TASK MATERIAL.
*** Begin section ***

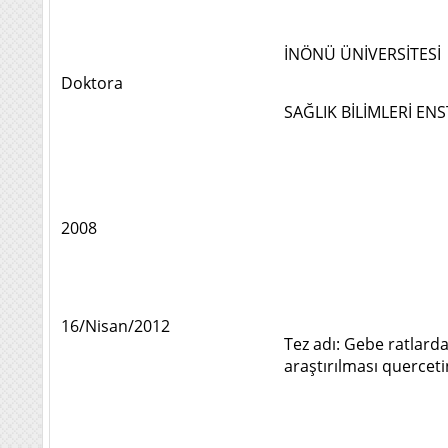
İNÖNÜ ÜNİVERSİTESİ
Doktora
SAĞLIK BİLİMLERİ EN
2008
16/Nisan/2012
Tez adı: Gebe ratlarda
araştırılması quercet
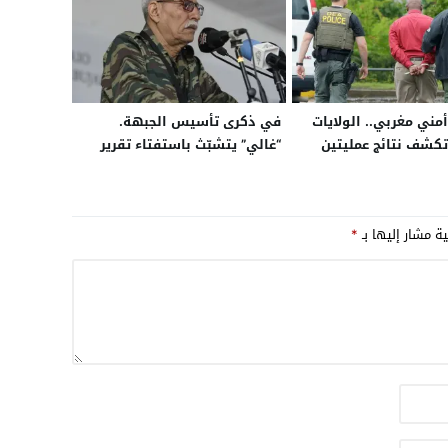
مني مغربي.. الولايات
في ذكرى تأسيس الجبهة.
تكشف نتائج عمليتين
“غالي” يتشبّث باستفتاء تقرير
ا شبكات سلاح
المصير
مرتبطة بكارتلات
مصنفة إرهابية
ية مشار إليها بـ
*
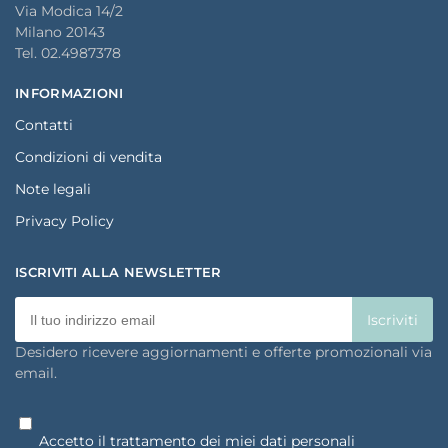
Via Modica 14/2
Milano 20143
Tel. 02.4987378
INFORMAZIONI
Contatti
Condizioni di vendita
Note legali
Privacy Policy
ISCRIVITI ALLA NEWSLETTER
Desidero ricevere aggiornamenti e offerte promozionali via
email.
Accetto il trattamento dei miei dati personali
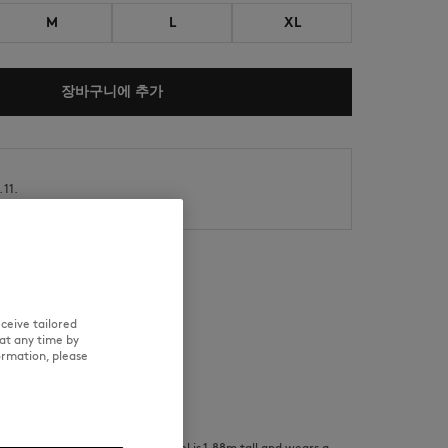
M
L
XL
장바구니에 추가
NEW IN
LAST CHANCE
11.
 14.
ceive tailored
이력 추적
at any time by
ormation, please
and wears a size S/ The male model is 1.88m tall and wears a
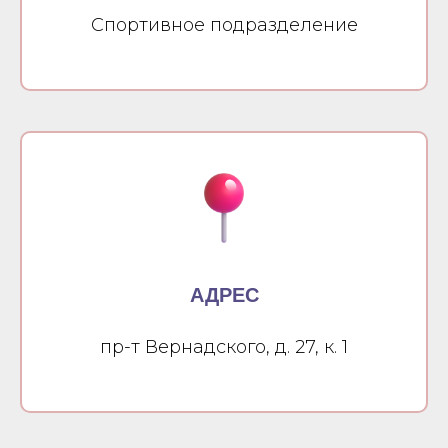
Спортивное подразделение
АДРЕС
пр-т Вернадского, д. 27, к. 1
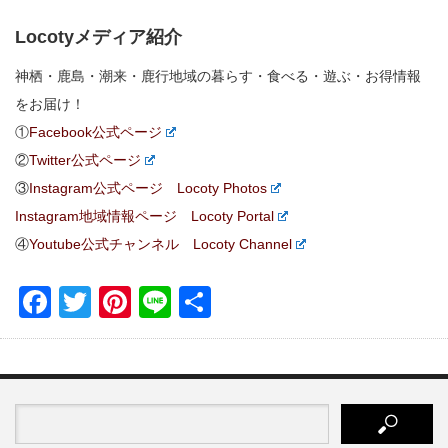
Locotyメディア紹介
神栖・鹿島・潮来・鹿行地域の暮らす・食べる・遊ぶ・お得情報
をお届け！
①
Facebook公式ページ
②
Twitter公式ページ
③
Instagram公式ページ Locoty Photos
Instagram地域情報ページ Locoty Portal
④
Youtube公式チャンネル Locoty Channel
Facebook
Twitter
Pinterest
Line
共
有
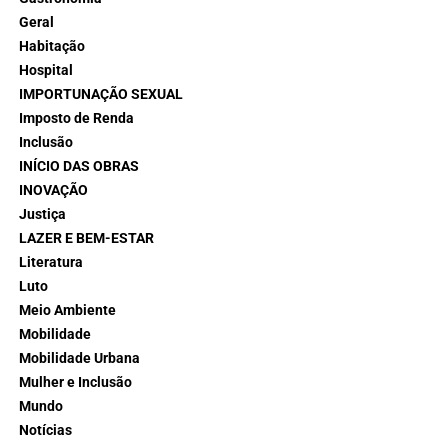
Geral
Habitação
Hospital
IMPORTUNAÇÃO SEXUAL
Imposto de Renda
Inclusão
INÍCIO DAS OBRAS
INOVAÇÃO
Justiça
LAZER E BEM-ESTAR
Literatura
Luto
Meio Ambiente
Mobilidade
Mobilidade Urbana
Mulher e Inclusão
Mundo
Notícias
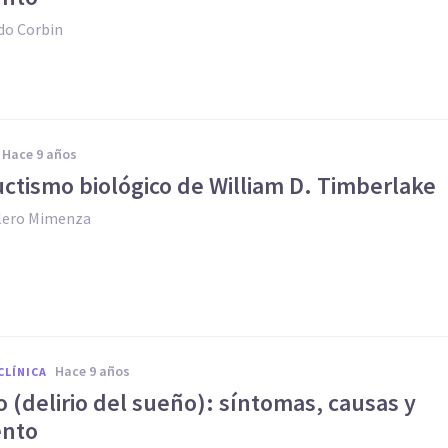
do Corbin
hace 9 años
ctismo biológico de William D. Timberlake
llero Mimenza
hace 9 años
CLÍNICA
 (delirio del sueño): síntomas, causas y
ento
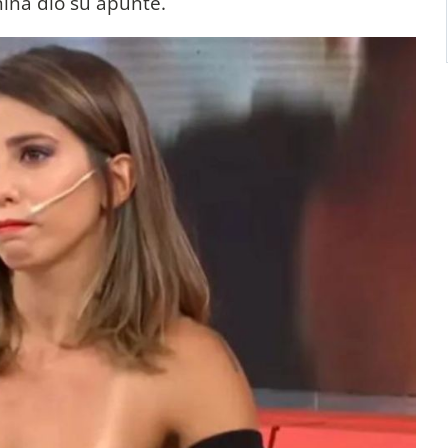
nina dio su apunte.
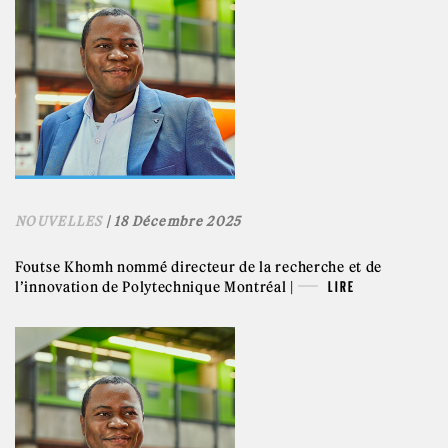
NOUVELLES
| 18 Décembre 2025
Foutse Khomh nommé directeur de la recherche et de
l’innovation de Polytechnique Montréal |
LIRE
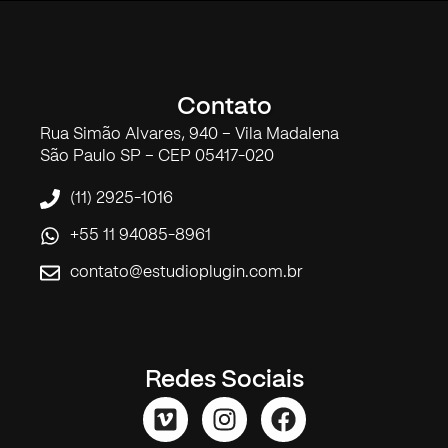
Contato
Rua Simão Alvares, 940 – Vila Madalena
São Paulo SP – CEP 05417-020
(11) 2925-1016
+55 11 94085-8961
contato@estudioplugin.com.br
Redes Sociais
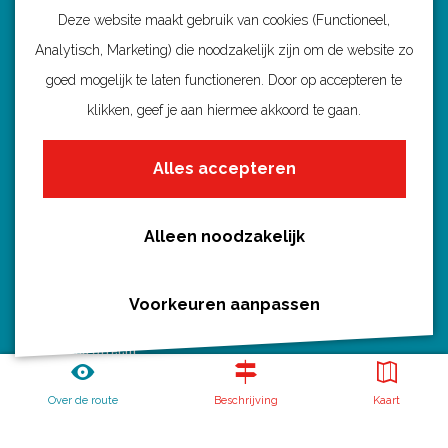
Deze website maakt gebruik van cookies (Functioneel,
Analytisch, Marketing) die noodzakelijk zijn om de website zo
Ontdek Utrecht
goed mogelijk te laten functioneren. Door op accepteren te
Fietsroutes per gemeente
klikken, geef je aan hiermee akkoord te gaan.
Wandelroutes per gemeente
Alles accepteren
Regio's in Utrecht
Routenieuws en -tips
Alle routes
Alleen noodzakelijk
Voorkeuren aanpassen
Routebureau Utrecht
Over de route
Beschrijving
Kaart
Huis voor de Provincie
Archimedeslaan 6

*** End section ***
*** Begin section ***

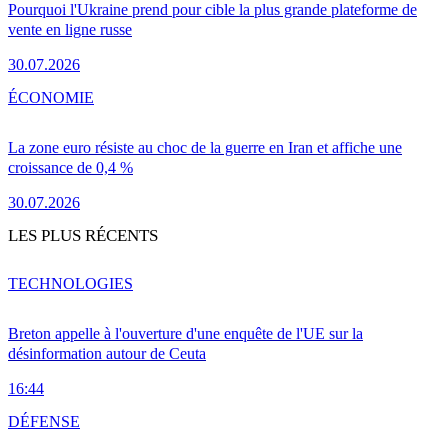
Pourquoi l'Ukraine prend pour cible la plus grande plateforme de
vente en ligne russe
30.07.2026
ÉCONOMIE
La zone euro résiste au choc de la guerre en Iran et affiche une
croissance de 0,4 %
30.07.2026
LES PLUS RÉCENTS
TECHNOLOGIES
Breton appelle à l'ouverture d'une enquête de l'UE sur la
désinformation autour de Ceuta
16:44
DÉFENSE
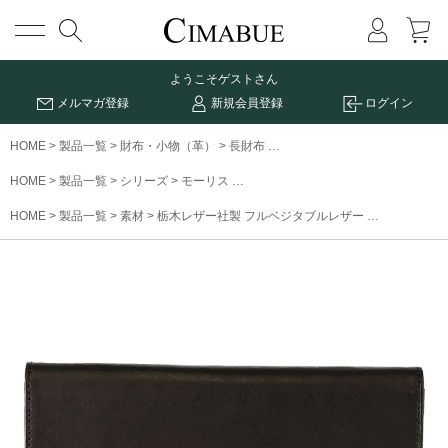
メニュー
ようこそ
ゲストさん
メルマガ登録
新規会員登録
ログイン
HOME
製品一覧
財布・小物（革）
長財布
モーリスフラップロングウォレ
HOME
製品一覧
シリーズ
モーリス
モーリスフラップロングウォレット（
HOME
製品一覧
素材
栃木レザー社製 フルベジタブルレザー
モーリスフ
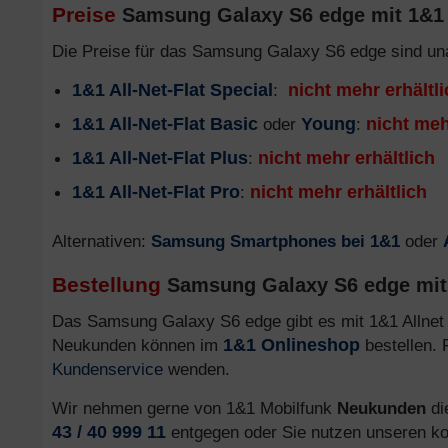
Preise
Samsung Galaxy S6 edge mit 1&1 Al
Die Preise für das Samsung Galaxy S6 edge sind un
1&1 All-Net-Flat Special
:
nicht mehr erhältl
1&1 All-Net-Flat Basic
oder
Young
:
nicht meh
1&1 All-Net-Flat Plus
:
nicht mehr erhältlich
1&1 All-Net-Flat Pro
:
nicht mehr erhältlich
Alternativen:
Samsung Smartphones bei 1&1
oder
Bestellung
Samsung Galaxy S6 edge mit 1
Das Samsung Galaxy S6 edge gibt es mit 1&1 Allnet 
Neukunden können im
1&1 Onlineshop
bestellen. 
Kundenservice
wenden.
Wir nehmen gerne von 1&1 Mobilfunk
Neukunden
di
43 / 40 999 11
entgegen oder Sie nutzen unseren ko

*** End section ***

WHAT IS BEING ASKED. Your task is to show every line of the listing above containing "accepteren".

ANSWER BOX.
goed mogelijk te laten functioneren. Door op accepteren te
Alles accepteren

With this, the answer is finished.